Sauf, 6

Publié le par Louis Racine

Sauf, 6

25 jours depuis la Nuit. Tant pis pour le chat, je pars. Notre rencontre était en effet décisive, puisqu’elle m’a décidé. Rester au Havre n’offre guère d’intérêt. Je vais faire le point, en espérant pouvoir organiser mes pensées. C’est curieux comme écrire ne m’y aide pas, c’est même le contraire. Quand je parle tout seul (quand je parle, c’est forcément tout seul), le fait de penser (à) plusieurs choses en même temps ne me gêne pas, au contraire. En écrivant je me sens comme handicapé. Mais bon, allons‑y. D’abord la sécurité, c’est fondamental, je ne dirais pas obsédant, car à ma grande surprise moi que d’aucuns jugèrent si anxieux rien qu’à me voir

tiens c’est la Fête des Mères aujourd’hui

je ne vais quand même pas faire de brouillon

donc pas obsédé par ma sécurité, mais soucieux de survivre, oui.

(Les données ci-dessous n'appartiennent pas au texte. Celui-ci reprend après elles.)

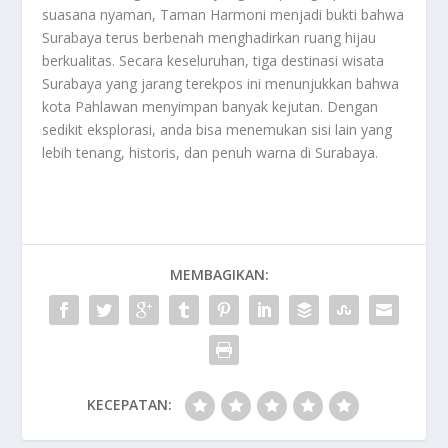
suasana nyaman, Taman Harmoni menjadi bukti bahwa
Surabaya terus berbenah menghadirkan ruang hijau
berkualitas. Secara keseluruhan, tiga destinasi wisata
Surabaya yang jarang terekpos ini menunjukkan bahwa
kota Pahlawan menyimpan banyak kejutan. Dengan
sedikit eksplorasi, anda bisa menemukan sisi lain yang
lebih tenang, historis, dan penuh warna di
Surabaya
.
MEMBAGIKAN:
KECEPATAN:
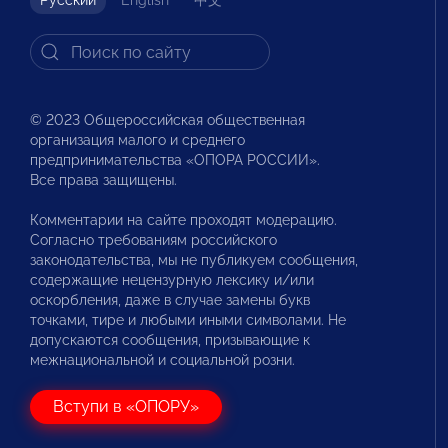
Русский
English
中文
© 2023 Общероссийская общественная
организация малого и среднего
предпринимательства «ОПОРА РОССИИ».
Все права защищены.
Комментарии на сайте проходят модерацию.
Согласно требованиям российского
законодательства, мы не публикуем сообщения,
содержащие нецензурную лексику и/или
оскорбления, даже в случае замены букв
точками, тире и любыми иными символами. Не
допускаются сообщения, призывающие к
межнациональной и социальной розни.
Вступи в «ОПОРУ»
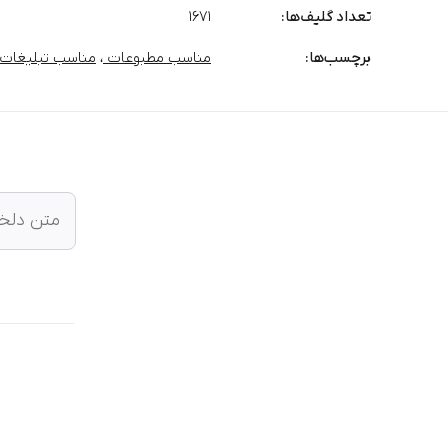
تعداد گلیف‌ها:
1671
برچسب‌‌ها:
مناسب مطبوعات
،
مناسب تبلیغات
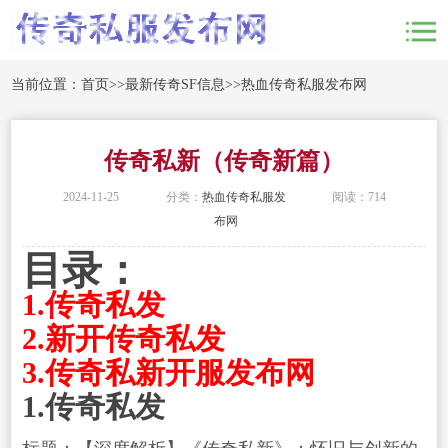
当前位置：
首页
>>
最新传奇SF信息
>>
热血传奇私服发布网
传奇私新（传奇新篇）
2024-11-25
分类：
热血传奇私服发
阅读：714
布网
目录：
1.传奇私发
2.新开传奇私发
3.传奇私新开服发布网
1.传奇私发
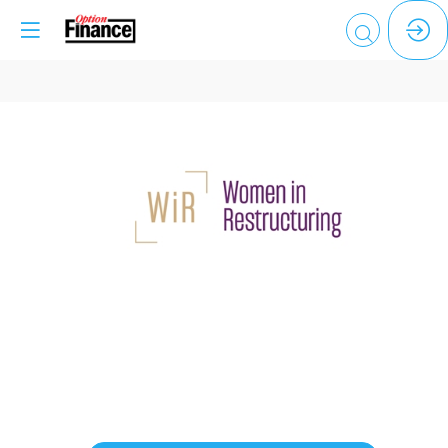
WOMEN
IN
RESTRUCTURING
Description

Horrible. Quand je mourrai (j’allais écrire : quand je disparaîtrai), qui le saura ?

Je ne suis pas immortel. Ce n’est pas ça le truc. Je me sens vieillir, par petites touches. Si une chose demeure, c’est la certitude que je mourrai un jour.

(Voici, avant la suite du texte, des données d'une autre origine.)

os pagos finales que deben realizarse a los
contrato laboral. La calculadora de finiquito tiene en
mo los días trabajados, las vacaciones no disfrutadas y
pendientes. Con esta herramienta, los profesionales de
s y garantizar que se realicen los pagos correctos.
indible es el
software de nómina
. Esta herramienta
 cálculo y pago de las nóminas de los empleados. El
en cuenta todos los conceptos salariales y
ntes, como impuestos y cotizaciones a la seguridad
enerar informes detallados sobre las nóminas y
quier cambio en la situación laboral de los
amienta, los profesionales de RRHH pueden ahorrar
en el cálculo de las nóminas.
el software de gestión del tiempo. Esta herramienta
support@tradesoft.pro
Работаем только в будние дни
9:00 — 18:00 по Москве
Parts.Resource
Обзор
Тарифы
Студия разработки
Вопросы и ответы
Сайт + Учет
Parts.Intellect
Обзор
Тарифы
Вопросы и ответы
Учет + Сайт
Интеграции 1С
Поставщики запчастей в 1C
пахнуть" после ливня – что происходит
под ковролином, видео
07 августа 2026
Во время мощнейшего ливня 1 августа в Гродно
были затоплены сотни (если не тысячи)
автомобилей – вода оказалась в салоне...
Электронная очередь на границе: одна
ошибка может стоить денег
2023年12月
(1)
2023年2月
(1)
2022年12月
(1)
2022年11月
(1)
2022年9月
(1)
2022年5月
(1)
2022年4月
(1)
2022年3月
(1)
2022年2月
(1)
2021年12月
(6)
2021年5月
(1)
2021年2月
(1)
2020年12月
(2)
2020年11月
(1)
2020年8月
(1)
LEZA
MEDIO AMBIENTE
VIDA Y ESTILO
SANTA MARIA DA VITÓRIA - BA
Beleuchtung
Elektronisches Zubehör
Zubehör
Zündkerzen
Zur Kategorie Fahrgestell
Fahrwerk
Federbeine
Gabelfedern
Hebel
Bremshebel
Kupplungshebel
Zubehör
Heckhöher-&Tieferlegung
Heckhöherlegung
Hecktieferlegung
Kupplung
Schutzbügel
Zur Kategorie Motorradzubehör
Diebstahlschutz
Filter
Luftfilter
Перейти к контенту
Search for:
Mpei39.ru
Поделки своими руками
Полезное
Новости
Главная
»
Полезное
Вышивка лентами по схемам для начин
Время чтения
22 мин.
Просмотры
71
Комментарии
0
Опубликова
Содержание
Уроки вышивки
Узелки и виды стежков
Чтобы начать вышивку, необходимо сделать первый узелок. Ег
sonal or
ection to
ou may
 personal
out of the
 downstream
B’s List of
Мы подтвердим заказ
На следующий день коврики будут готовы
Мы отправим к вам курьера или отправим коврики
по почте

Dans l’indifférence générale

Comme j’aurai vécu

Bon, nous n’en sommes pas là.

Je dis bien nous, et je pourrais bien faire comme tant d’autres l’ont fait, puisque ceci est un journal, le considérer comme mon destinataire, sinon mon interlocuteur. Cher journal, aujourd’hui 28 mai, ma décision est prise, je quitte Le Havre. Mais d’abord faisons le point, et commençons par la question de ma sécurité.

Le temps que je passe à écrire ! Surtout depuis que j’ai abandonné la machine. Peut-être que je sélectionne et que j’organise moins. Pourtant ces premières pages ne sont guère ordonnées. Comment puis-je manquer à ce point de méthode, moi qui

aucun rapport, sans doute

J’ai un sujet en or, mais quel foutoir ! Je me rappelle mon collègue de Lettres classiques, Auberger ; qui sait si le pauvre garçon n’aurait pas été meilleur sur le coup ?

La pire douleur peut-être (à vérifier) c’est moins de ne pas comprendre pourquoi moi, mais de savoir qu’il y a erreur ; de me sentir coupable de n’être pas capable ; sentiment de culpabilité du survivant qui ne sait que survivre ?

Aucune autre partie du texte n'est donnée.